The pieces in this volume, arranged in two sections — Influences and Activisms — discuss Gandhi’s Influence on civil rights movements and social upliftment; Gandhi as an exemplar of transformational leadership; Gandhi and the effects of the colonial encounter; Gandhi and higher education; Gandhi’s ideas of village republics in the context of globalization; Gandhi and lessons for self-reliance and simplicity in a complex and frenetic age; and Gandhi and the ethics of nursing and medical care, especially in a pandemic-ravaged world.
Framed by Akeel Bilgrami’s Foreword, which looks at the concepts of secularism and multiculturalism from a Gandhian perspective, and Neera Chandhoke’s Afterword, which discusses Gandhian activism in the present Indian context, this is an important, and in many ways empowering, contribution to contemporary scholarly and public discourse.*
Wave of Beauty

Saundarya Lahari is a popular Sanskrit hymn celebrating the power and beauty of Shakti, the primordial goddess. In one hundred verses, it underlines the centrality of the feminine principle in Indian thought.

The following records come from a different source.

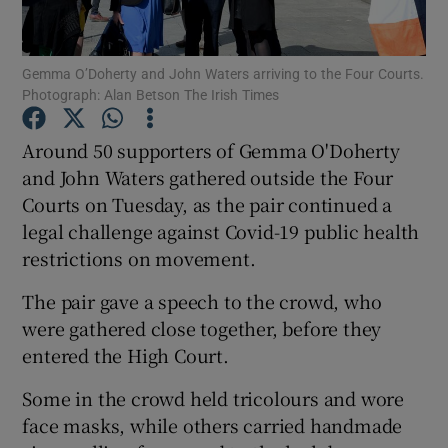
Show Podcasts sub sections
Gemma O’Doherty and John Waters arriving to the Four Courts.
Photograph: Alan Betson The Irish Times
Around 50 supporters of Gemma O'Doherty
and John Waters gathered outside the Four
Courts on Tuesday, as the pair continued a
Show Gaeilge sub sections
legal challenge against Covid-19 public health
Show History sub sections
restrictions on movement.
The pair gave a speech to the crowd, who
were gathered close together, before they
entered the High Court.
 window
Some in the crowd held tricolours and wore
face masks, while others carried handmade
Show Sponsored sub sections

Attributed to Adi Sankaracharya, Saundarya Lahari is a valuable source for understanding tantric ideas. Every verse is associated with yantras and encoded mantras for tantric rituals, and specific verses in the hymn are considered potent for acquiring good health, lovers, and even poetic skills.
Mani Rao’s Saundarya Lahari is an inspired, lyrical translation that renders the esoteric immediate and the distant near.*
Sir Madhava Rao on government

Hints on the Art and Science of Government was the first treatise on statecraft produced in modern India. It consists of lectures that Raja Sir T Madhava Rao delivered in 1881 to Sayaji Rao Gaekwad III, the young Maharaja of Baroda. Universally considered the foremost Indian statesman of the nineteenth century, Madhava Rao had served as dewan (or prime minister) in the native states of Travancore, Indore and Baroda. Under his command, Travancore and Baroda came to be seen as “model states”, whose progress demonstrated that Indians were capable of governing well. Rao’s lectures summarize the fundamental principles underlying his unprecedented success. He explains how and why a Maharaja ought to marry the classical Indian ideal of raj dharma, which enjoins rulers to govern dutifully, with the modern English ideal of limited sovereignty. This makes Hints an exceptionally important text: it shows how, outside the confines of British India, Indians consciously and creatively sought to revise and adapt ideals in the interests of progress. This landmark edition contains both the newly rediscovered, original lecture manuscripts; and an authoritative introduction, outlining Rao’s remarkable career, his complicated relationship with Sayaji Rao III, and the reasons why his lectures have been neglected - until now.*
*All text from book flap.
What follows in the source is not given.